Monday, October 31, 2011

Fate, Folly & Fortuitousness



Those of you who know me know that when I travel, I sometimes see young children waiting to board my flight, a situation that moves me to feel not a small degree of apprehensiveness.  I see in their young faces (or imagine it) that they are the kind of children that cry in shrill tones when cooped up in a small tube-like cabin or when they are two small to realize that if they but clear their ears, the pain that is the source of their cries would simply go away.  As I prepare to board I wonder how close to my seat they will sit.  I sometimes think fatalistic thoughts that will be just behind me that their melodious cries of suffering and angst will travel straight from their mouths to my ears.  Well, no longer do I have to think it might happen.  I am in the second to final aisle in the plane and sitting down behind me… yep you guessed it, a sweet but increasingly restless child whose sweet little coos and sounds are slowly but increasingly picking up that piercing quality.  I’m not saying that kids don’t have the right to travel with their parents.  They absolutely do!  I don’t even like feeling this way and writing this blog is but a testament to this uneasy feeling and an attempt to come to terms with it.  Maybe I’m so shallow that I don’t like another human being invading my morning travel.  Maybe it reminds me of traveling with my children when they were small and my previously felt emotional concoction of pity for my boys as they struggled with the above symptoms and dealing with the expressions on peoples’ faces as they glanced back at me or Ronda.  So is it fate that these kids are behind me? 
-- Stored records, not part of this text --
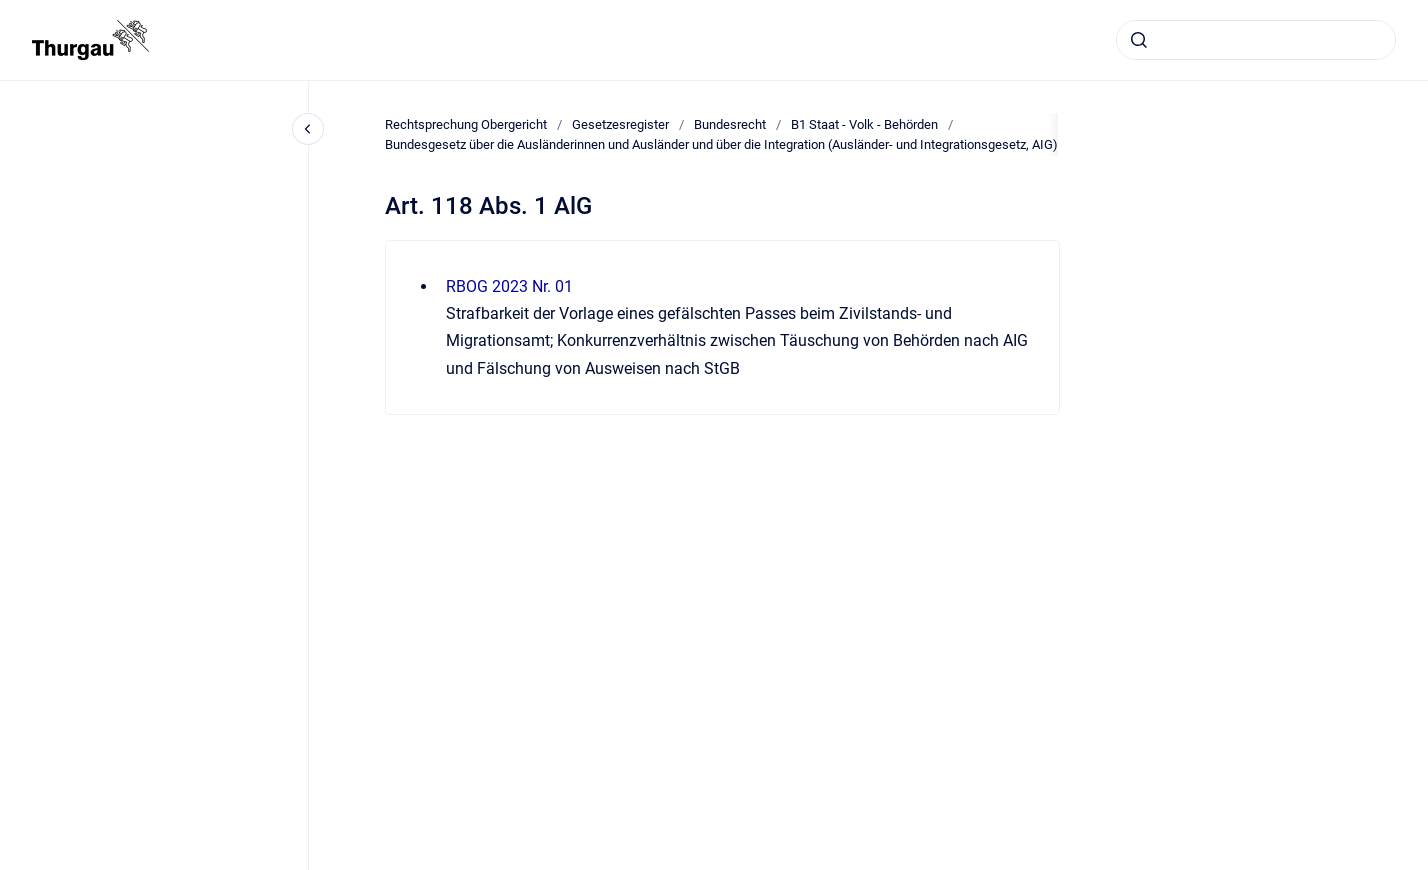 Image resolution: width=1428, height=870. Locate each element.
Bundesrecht (730, 124)
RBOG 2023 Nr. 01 (509, 286)
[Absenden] (1139, 40)
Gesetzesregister (620, 124)
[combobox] (1256, 40)
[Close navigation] (308, 129)
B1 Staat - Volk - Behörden (864, 124)
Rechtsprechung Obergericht (466, 124) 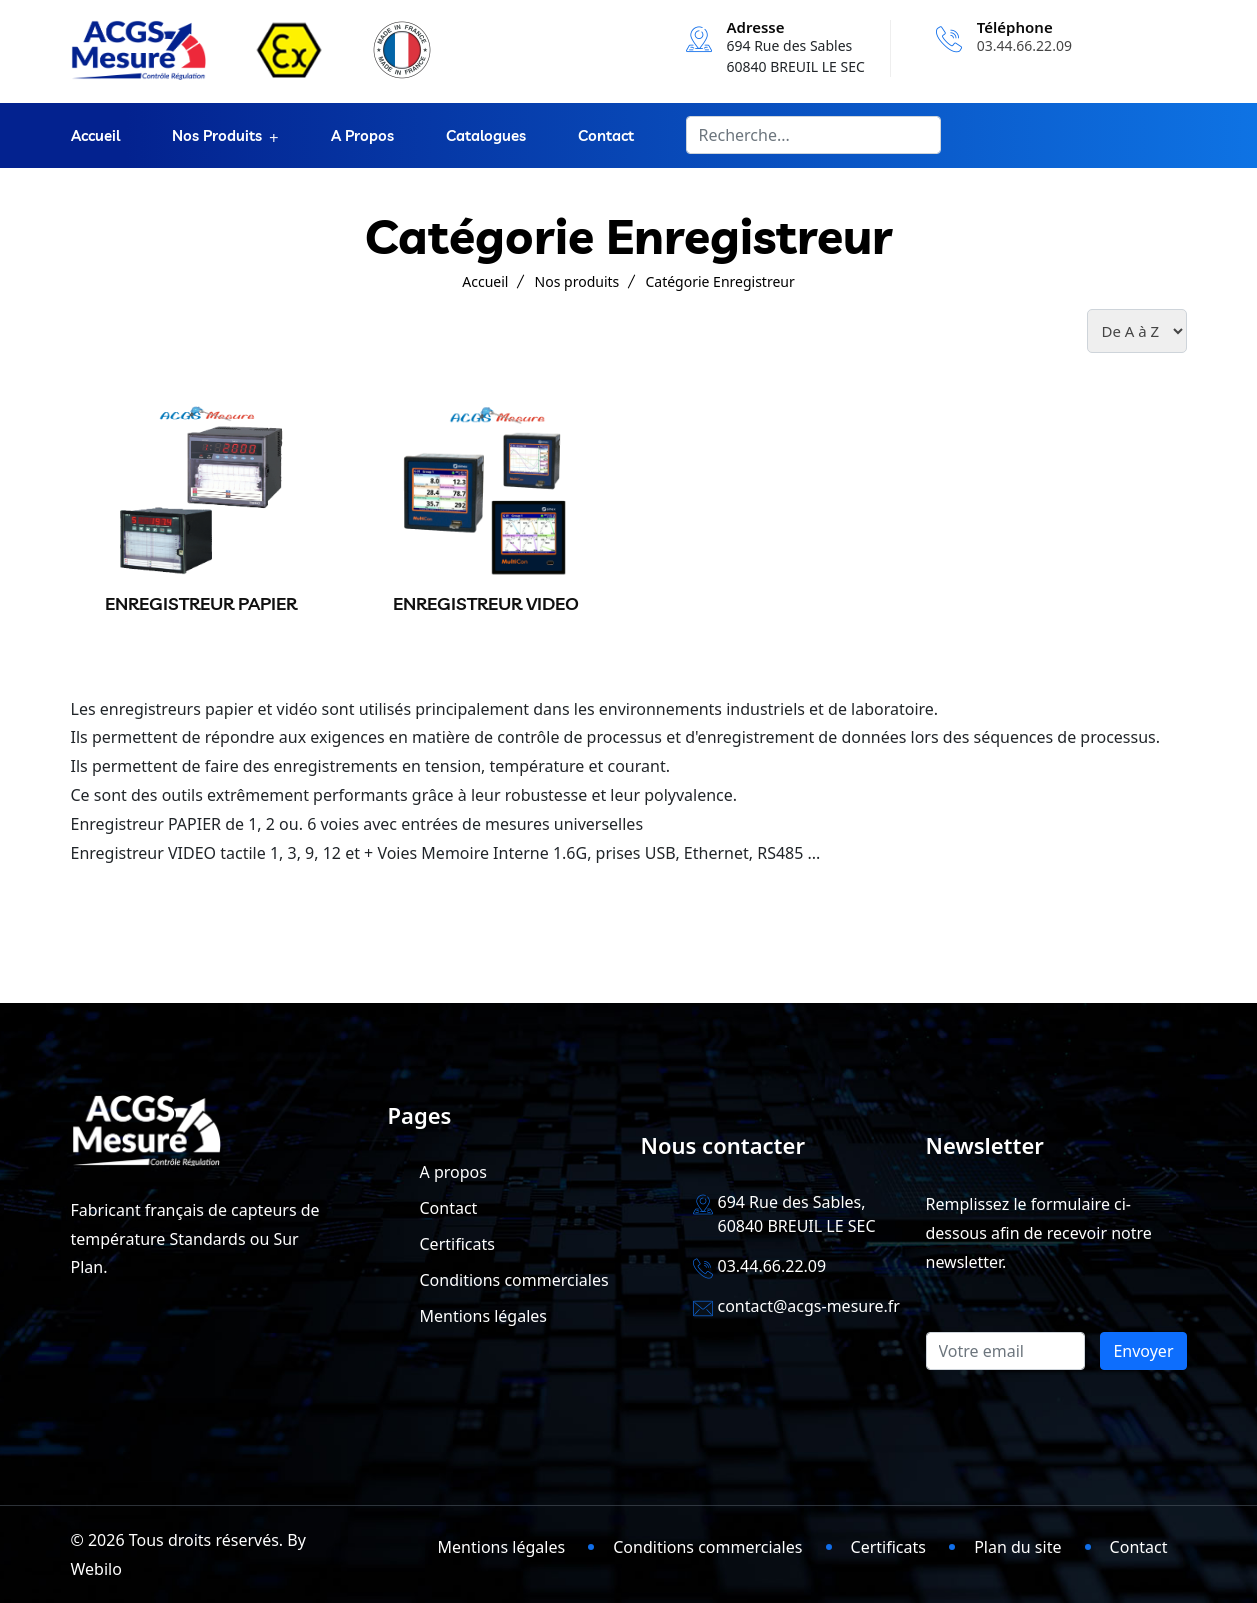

But alas, as I pondered my own folly at feeling the way I do, a guy in the aisle seat across the aisle from me asks the flight attendant if there is an exit aisle seat open.  She responds that not only is there a seat open, there is one aisle completely empty, and another has only one seat of the three occupied.  I glance at him, then up at the flight attendant, not saying anything, but doing my best Oliver Twist expression that emanates, “Please, ma’am, is there another?”  She checks if the seats are still open, returns and takes him forward.  She then comes back, takes a knee next to me, looks me directly in the eyes, and asks, “Are you interested in one as well?”  Ah Yes, silent communicative forlorn expressions of want, you worked again!  “Yes, if there is still room” I reply.  “Do you have a carryon in the overhead back here?” she asks.  “Yes, slightly forward, but well behind the exit aisle” I respond.  “You will have to come back after the plane has emptied and retrieve it.  Is that okay?” she asks.  “Yes, I’m in no hurry” I respond.  If you know me, I like to grab my bag and exit the plane as quickly as possible, as though in a race with some unforeseen opponent trying to achieve some hollow victory.  Hmmm, so my patience will be tested after all as I watch people meander down the aisle that are unaware of the hurried race to deplane.   But we are pushing back from the gate now.  I am in the exit row pondering the fortuitous sequence of events that led to my sitting near a guy who had the initiative to pose the question to the flight attendant.  Though my test is a couple of hours away, at the end of the flight, I cannot hear the young child from this vantage point.  The extra legroom is definitely a plus as well!